🤖 AI Summary
Accurately extracting structured triples from complex natural language remains a key challenge in knowledge graph construction, particularly for low-performing extractors. This work proposes leveraging atomic propositions—minimal semantic units—as an interpretable intermediate representation to enhance triple extraction without replacing the underlying system, thereby boosting the performance of weaker models. We distill a multilingual lightweight model, MPropositionneur-V2 (based on the Qwen3-0.6B architecture), from Qwen3-32B and integrate it into extraction frameworks such as GLiREL and Qwen3, employing a fallback strategy that combines the strengths of both strong and weak models. Experiments demonstrate that our approach significantly improves relation recall and multilingual accuracy for weak extractors on SMiLER, FewRel, DocRED, and CaRB, while strong models maintain high entity recall through the fallback mechanism.
📝 Abstract
Knowledge Graph construction from natural language requires extracting structured triplets from complex, information-dense sentences. In this paper, we investigate if the decomposition of text into atomic propositions (minimal, semantically autonomous units of information) can improve the triplet extraction.
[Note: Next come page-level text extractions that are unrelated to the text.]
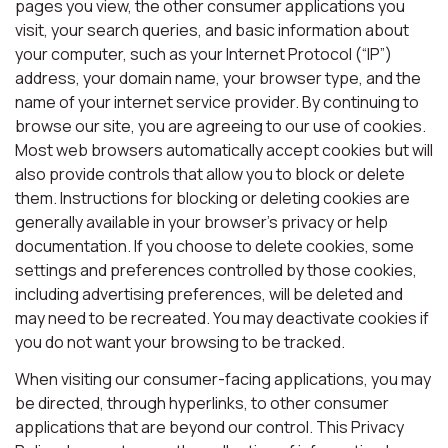
pages you view, the other consumer applications you
visit, your search queries, and basic information about
your computer, such as your Internet Protocol (“IP”)
address, your domain name, your browser type, and the
name of your internet service provider. By continuing to
browse our site, you are agreeing to our use of cookies.
Most web browsers automatically accept cookies but will
also provide controls that allow you to block or delete
them. Instructions for blocking or deleting cookies are
generally available in your browser’s privacy or help
documentation. If you choose to delete cookies, some
settings and preferences controlled by those cookies,
including advertising preferences, will be deleted and
may need to be recreated. You may deactivate cookies if
you do not want your browsing to be tracked.
When visiting our consumer-facing applications, you may
be directed, through hyperlinks, to other consumer
applications that are beyond our control. This Privacy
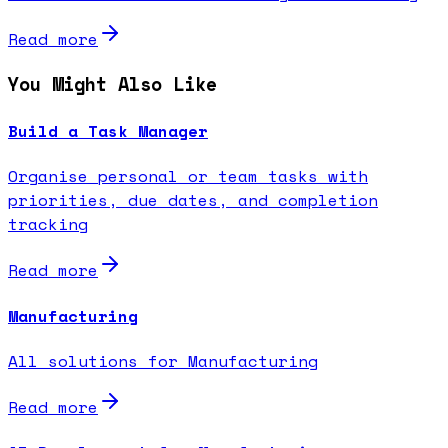
Read more
You Might Also Like
Build a Task Manager
Organise personal or team tasks with
priorities, due dates, and completion
tracking
Read more
Manufacturing
All solutions for Manufacturing
Read more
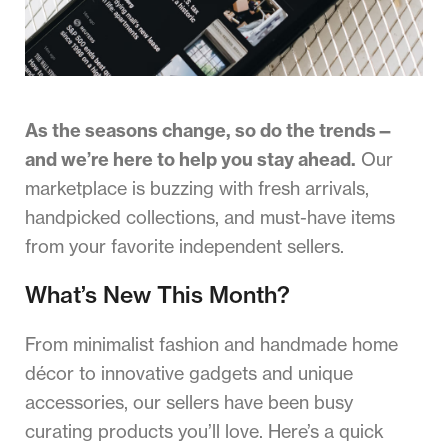
As the seasons change, so do the trends—
and we’re here to help you stay ahead.
Our
marketplace is buzzing with fresh arrivals,
handpicked collections, and must-have items
from your favorite independent sellers.
What’s New This Month?
From minimalist fashion and handmade home
décor to innovative gadgets and unique
accessories, our sellers have been busy
curating products you’ll love. Here’s a quick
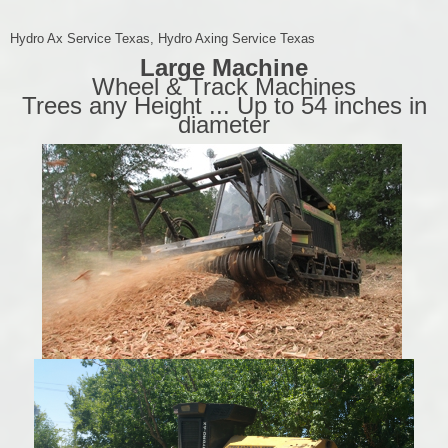
Hydro Ax Service Texas, Hydro Axing Service Texas
Large Machine
Wheel & Track Machines
Trees any Height ... Up to 54 inches in
diameter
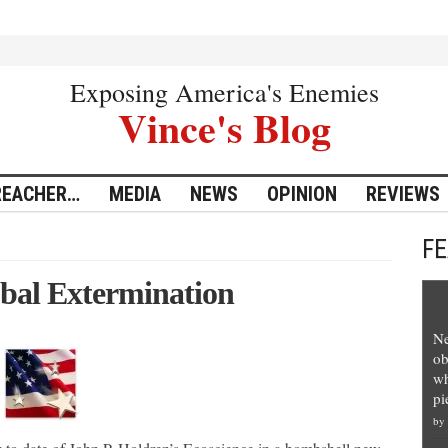
Exposing America's Enemies
Vince's Blog
REACHER…
MEDIA
NEWS
OPINION
REVIEWS
F
obal Extermination
Ne
ob
wh
pi
by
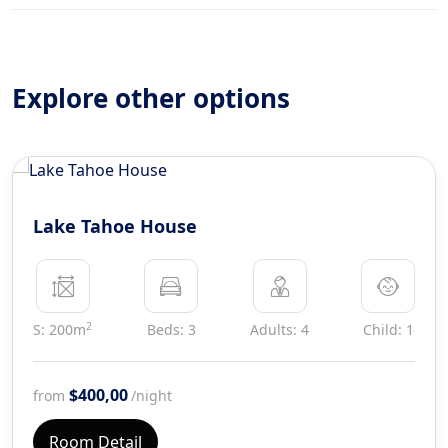
Explore other options
Lake Tahoe House
2
S: 200m
Beds: 3
Adults: 4
Child: 1
$400,00
from
/night
Room Detail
We introduce MPropositionneur-V2, a small multilingual model covering six European languages trained by knowledge distillation from Qwen3-32B into a Qwen3-0.6B architecture, and we evaluate its integration into two extraction paradigms: entity-centric (GLiREL) and generative (Qwen3). Experiments on SMiLER, FewRel, DocRED and CaRB show that atomic propositions benefit weaker extractors (GLiREL, CoreNLP, 0.6B models), improving relation recall and, in the multilingual setting, overall accuracy. For stronger LLMs, a fallback combination strategy recovers entity recall losses while preserving the gains in relation extraction. These results show that atomic propositions are an interpretable intermediate data structure that complements extractors without replacing them.